Wenn eine Partei durch ein unvorhergesehenes oder unabwendbares Ereignis - so dadurch, daß sie von der Zustellung ohne ihr Verschulden keine Kenntnis erlangt hat - eine Frist versäumt und dadurch einen Rechtsnachteil erleidet, so ist dieser Partei gemäß § 46 Abs. 1 VwGG auf Antrag die Wiedereinsetzung in den vorigen Stand zu bewilligen. Daß der Partei ein Verschulden an der Versäumung zur Last liegt, hindert die Bewilligung der Wiedereinsetzung nicht, wenn es sich nur um einen minderen Grad des Versehens handelt.

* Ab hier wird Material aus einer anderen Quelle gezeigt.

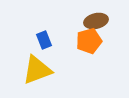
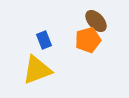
brown ellipse: rotated 60 degrees clockwise
orange pentagon: moved 1 px left, 1 px up
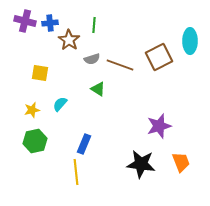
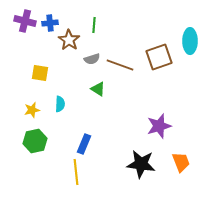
brown square: rotated 8 degrees clockwise
cyan semicircle: rotated 140 degrees clockwise
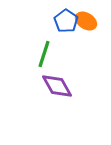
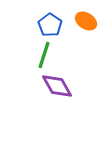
blue pentagon: moved 16 px left, 4 px down
green line: moved 1 px down
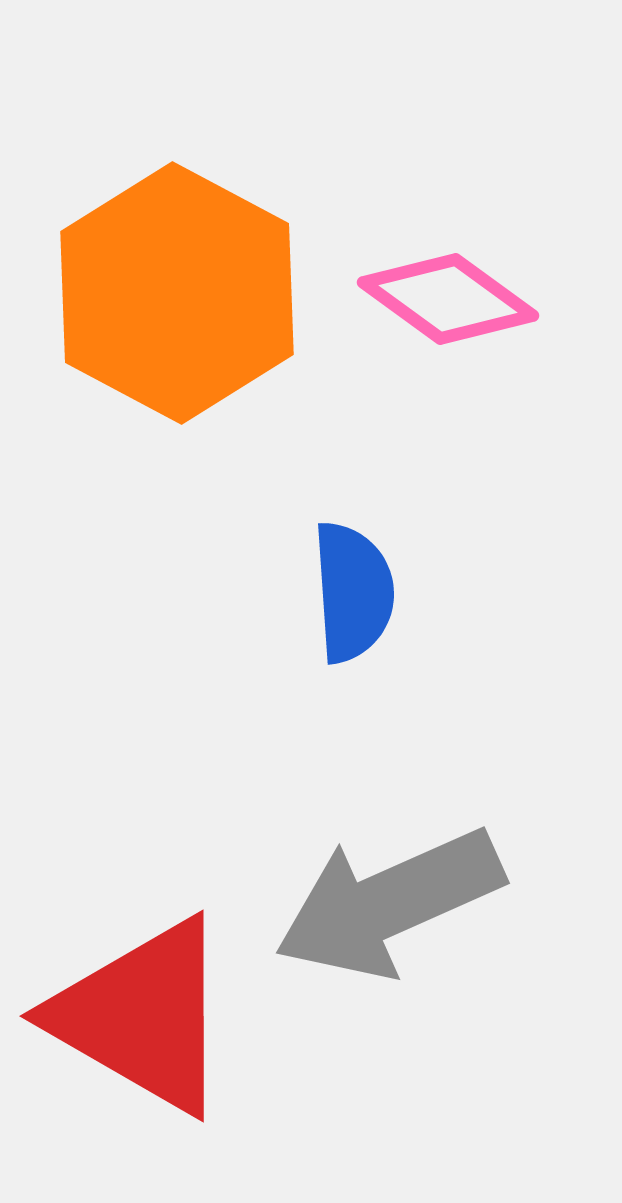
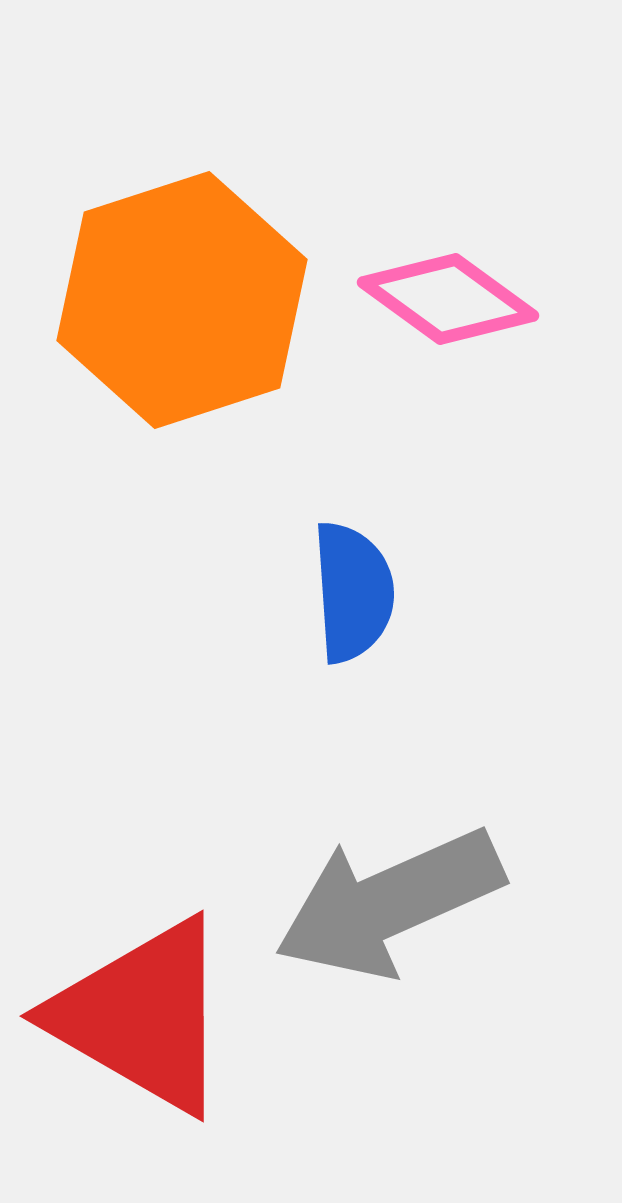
orange hexagon: moved 5 px right, 7 px down; rotated 14 degrees clockwise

Das Rechtsinstitut der Wiedereinsetzung in den vorigen Stand ist dazu bestimmt, Rechtsfolgen zu beseitigen, die der Partei durch das Versäumen einer Frist erwachsen sind. Die prozeßrechtliche Situation ist dadurch gekennzeichnet, daß der Betroffene rechtlich wohl in der Lage gewesen wäre, ein Rechtsmittel fristgerecht zu ergreifen, aber an der Ergreifung des Rechtsmittels durch das Dazwischentreten eines der Einflußsphäre der Partei entrückten Ereignisses behindert wurde (vgl. Beschluß des Verwaltungsgerichtshofes vom 15. Jänner 1948, Slg. N. F. Nr. 275/A). Unabwendbar ist ein Ereignis jedenfalls dann, wenn sein Eintritt vom Willen des Betroffenen nicht verhindert werden kann (vgl. Erkenntnis des Verwaltungsgerichtshofes vom 28. Februar 1974, Zl. 1700/73). Unvorhergesehen ist ein Ereignis dann, wenn die Partei es tatsächlich nicht miteinberechnet hat und dessen Eintritt auch unter Bedachtnahme auf zumutbare Aufmerksamkeit und Voraussicht nicht erwarten konnte (vgl. Beschluß eines verstärkten Senates des Verwaltungsgerichtshofes vom 25. März 1976, Slg. N. F. Nr. 9024/A, u.v.a.).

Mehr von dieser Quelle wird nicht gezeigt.